Boundaries have really help me get a handle on my own guilt (and propensity to control;)) for not always being subject to her life style....My past has lead me into a typical servant's mindset, (not that that's bad, but, when it's blindly forced on others or used as an excuse to control it becomes bad) Boundaries are good, they breed accountability and lessen stress on those who without them find themselves being abused...In my case it maybe something as simple as driving separate cars, to be on time for something...or doing my own grocery shopping so I can count on having something I want to eat, Separate taxes, Separate finances...There are just some people and we are two of them who want last until the bread gets done (not in any healthy form anyway) w/o acceptance and boundaries....
I would like to hear from others concerning Order and Structure...If you think it plays a role in your ability or inability to co-exist peacefully with your spouse....
Thanks c ur self;)
C ur self re: lack of order post (one year ago)
Submitted by Zapp10 on
First off to Mihi, J and C ,regarding my printing off "insights" to ADD for my H this past weekend, he did receive them with an open heart and found really helpful value in them. When I handed them to him I said "these help me to understand ADD. I want to understand so I can do what I need to do to help this situation. Read them or not.....that is up to you. I am not bringing ADD up anymore. If and when you want to talk about it you have to be the one that initiates conversation from here on. I believe you feel the same "no hope" that I have experienced for our situation and it's NOT TRUE. However, you need to know I will not continue to live THIS (separate) way indefinitely." He did come to me later and say what I had printed off was VERY helpful and I could see he was being sincere.
About lack of order...
This is one area I have found the most easiest to deal with the more I understood what goes on. oh the time wasted in "nutsville". I organize, to the best I can do, common areas according to what he needs. And I have learned to leave it where it is because "little changes" can be huge to him. One big thing was his clothes. A light bulb moment for me was what" out of sight out of mind" is to him. I do laundry detail. Jeans, underwear, socks and t-shirts in drawers. Fine right? After years of his not being able to "find" these things in his drawers and taking my time to come help him I "got it" Now, there is a small short 2 shelf bench in our laundry/ bathroom. Right from the dryer I fold jeans and place them on the top shelf(counter height) and the underwear, t shirts etc go in a basket on bottom shelf. VOILA!!!! IT benefits BOTH of us.I literally only take ONE step to put his clothes away.

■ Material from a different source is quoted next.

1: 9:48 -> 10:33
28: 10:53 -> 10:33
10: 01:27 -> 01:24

I have also "simplified" the kitchen. Basic pans, utensils etc. Cupboards are not full. Fridge is not packed.
I myself am liking this so "hats off" to ADD. The biggest thing about this is NOT changing things, which I had a propensity to do and now I see the difficulty it caused him.
He has his "own" room for all his hobbies ,office etc and I DO NOT touch it, including cleaning and he does a pretty good job. If it starts to get bad he does see it eventually...and I don't ever say a word except "how nice it looks" (This room is located in the center of activity to our house. You cannot shut a door to it and anyone who comes sees it first thing) I am more impressed at myself for letting go of how he keeps it......and I think it may "help" him be a little more conscious of it.

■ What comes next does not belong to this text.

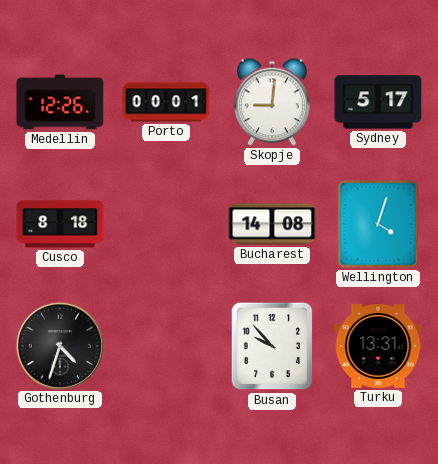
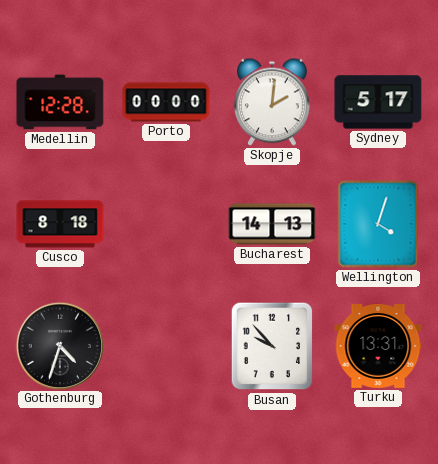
Medellin: 12:26 -> 12:28
Porto: 00:01 -> 00:00
Skopje: 9:01 -> 2:01
Bucharest: 14:08 -> 14:13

He has "started" to use a common area to bring some overflow into but for the time being I am saying nothing. Should it increase I would speak up, but in the meantime, it's fine(with me)
Also simplified winter things like hats, gloves and oohh so much easier. No more....."have you seen...."
C or anyone else, any more "hints" for these, to me, less serious sides of ADD? I find lightening his load lightens mine....and I love that.
Now if we could just make even a little headway on communication( the killer for me).